For the final demo, I add a node to the Kubernetes cluster, one node per availability zone. It takes less time to add the node than to take it away. Before the demo completes, we can already talk about business value: stronger security posture, keeping customer data safer, no breaches, no negative headlines, and no damage to the brand. These technical elements give us a leg up in realizing business value.
In closing, I tell a snowboarding story. I was a skier for 25 years. When my son was four, I wanted to be the cool mom, so I switched to snowboarding because that is what he was doing. I sprained both wrists and my shoulder before I got it. It is easy, if you are a snowboarder, to turn on your heel. Toe turns, turning on the front end, are really hard, and it took me a long time. But from the moment I got that toe turn, I can tell you exactly what run I was on, exactly what turn I was making, right around a group of trees; after that, I could toe turn. That is what it means to move from imperative thinking to functional thinking. It takes work. It takes spraining your wrists and your shoulder. But once you get it, it is super fun and super valuable.

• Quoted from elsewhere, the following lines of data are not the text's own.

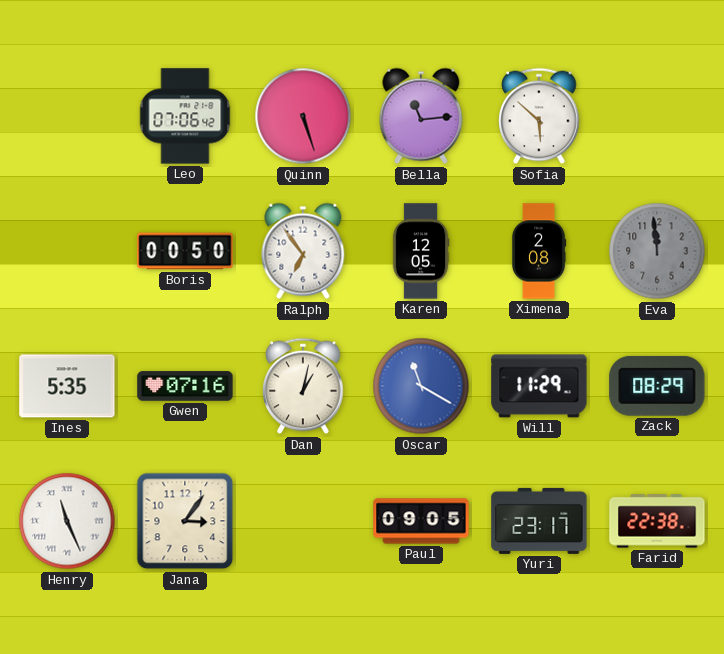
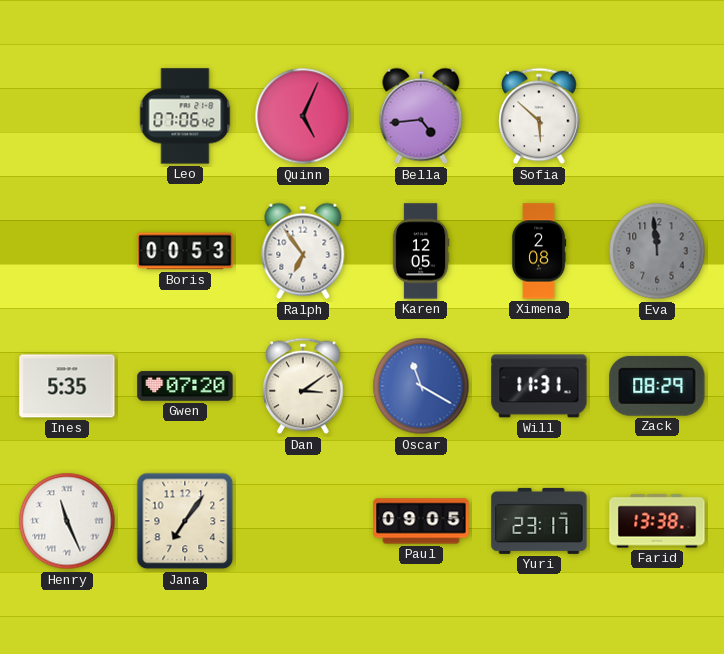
Quinn: 5:27 -> 5:04
Bella: 11:14 -> 4:44
Boris: 00:50 -> 00:53
Gwen: 07:16 -> 07:20
Dan: 1:02 -> 3:09
Will: 11:29 -> 11:31
Jana: 3:06 -> 7:06
Farid: 22:38 -> 13:38
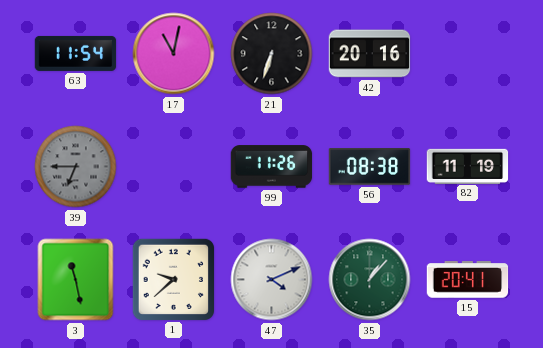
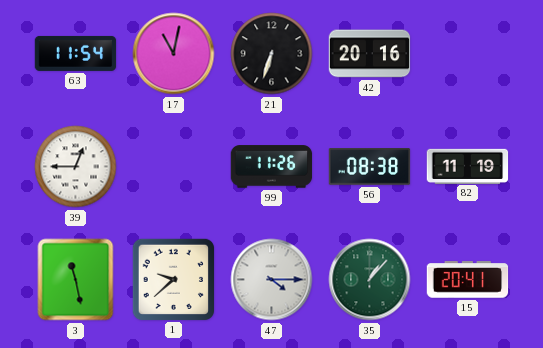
39: 6:45 -> 12:45
39 dial: grey -> white
47: 4:11 -> 4:15
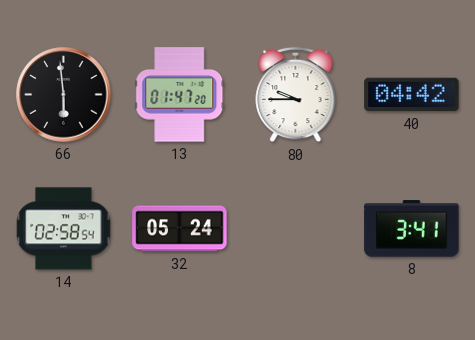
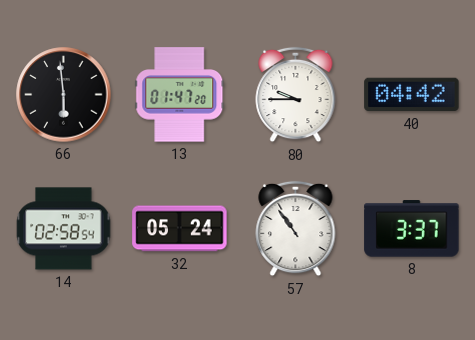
57: none -> 10:54
8: 3:41 -> 3:37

For the last demo, the cluster is stable and there is a new machine, but no workloads assigned to it. I show a repave. The repave is simply taking one container at a time and saying delete this container, delete this container, delete this container. It does not do exactly what I expected: none of the containers go to the new server, perhaps because the server is not quite up yet. When I practiced earlier, the instances were supposed to get redistributed across the new node. Nevertheless, you can see the repave happening: I am deleting an instance and recreating it, and the instances are getting tied back into the load balancer. Whatever malware was there before is no longer there.
That wraps up the talk. It is really about tying the technology back to business value; that is where things change for our organizations. I suggest that functional languages allow us a new mental model within which to process these things. Thank you for your attention. I will stick around, and if you have questions, I would love to chat.